= Duke of Enghien =

Noble title

Duke of Enghien (Duc d'Enghien, pronounced /fr/ with a silent i) was a noble title pertaining to the House of Condé. It was only associated with the town of Enghien for a short time.

==Dukes of Enghien – first creation (1566–1569)==
The title was first conferred on Louis I de Bourbon, Prince de Condé, whose County of Enghien in modern-day Belgium was elevated to a duchy-peerage in 1566. However, the necessary registration process was not completed, so the title became extinct at his death in 1569.
In spite of this legal loophole, from 1569 to 1689 the eldest son of the Prince of Condé also held the title of Duke of Enghien. The most famous of them is Louis II, also known as the Great Condé, who held the title of Duke of Enghien from his birth in 1621 to his father's death in 1646.

==Dukes of Enghien – second creation (1689–1830)==
His grandson Henry II, Prince of Condé, inherited the Duchy of Montmorency near Paris in 1633, and in 1689 the Duchy of Montmorency was renamed as Duchy of Enghien for his son Louis II, Prince of Condé. The title Duke of Enghien was thereafter used as a courtesy title for the eldest son of the Prince of Condé.

1. 1689–1709: Henri I, Duke of Enghien (1643–1709)
2. 1709–1710: Louis I, Duke of Enghien (1668–1710)
3. 1710–1740: Louis II Henri, Duke of Enghien (1692–1740)
4. 1740–1818: Louis III Joseph, Duke of Enghien (1736–1818)
5. 1818–1830: Louis IV Henri, Duke of Enghien (1756–1830)

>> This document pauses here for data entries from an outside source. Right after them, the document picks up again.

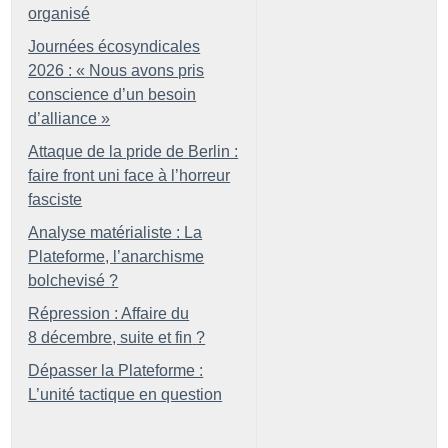
organisé
Journées écosyndicales
2026 : «
Nous avons pris
conscience d’un besoin
d’alliance
»
Attaque de la pride de Berlin :
faire front uni face à l’horreur
fasciste
Analyse matérialiste : La
Plateforme, l’anarchisme
bolchevisé
?
Répression : Affaire du
8 décembre, suite et fin
?
Dépasser la Plateforme :
L’unité tactique en question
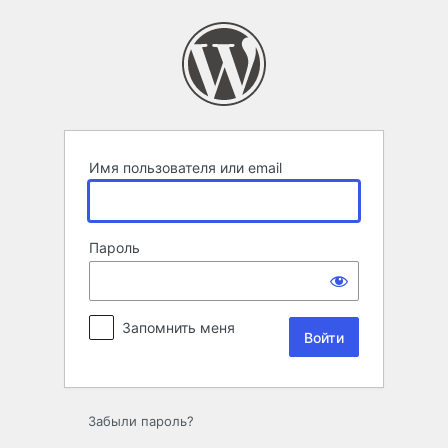
Войти
Имя пользователя или email
Пароль
Запомнить меня
Забыли пароль?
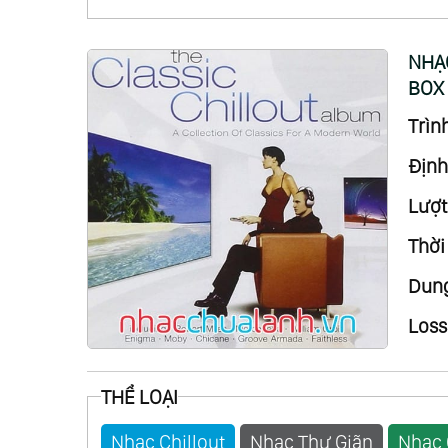
NHẠC
BOX 
Trình
Định
Lượt
Thời
Dung
Loss
THỂ LOẠI
Nhạc Chillout
Nhạc Thư Giãn
Nhạc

Most often it refers to Louis-Antoine-Henri de Bourbon-Condé, duc d'Enghien (1772–1804), the son of Louis Henry II, whose execution on trumped-up charges in 1804 during the French Consulate removed any hope of reconciliation between Napoleon Bonaparte and the House of Bourbon. The duke was executed in the moat of the Château de Vincennes.

On the death of the last duke in 1830, the title passed to Louis Philippe III, Duke of Orléans, a great-great-grandson of the Louis I, Duke of Enghien through the female line. He had become King of the French as Louis Philippe I a month earlier.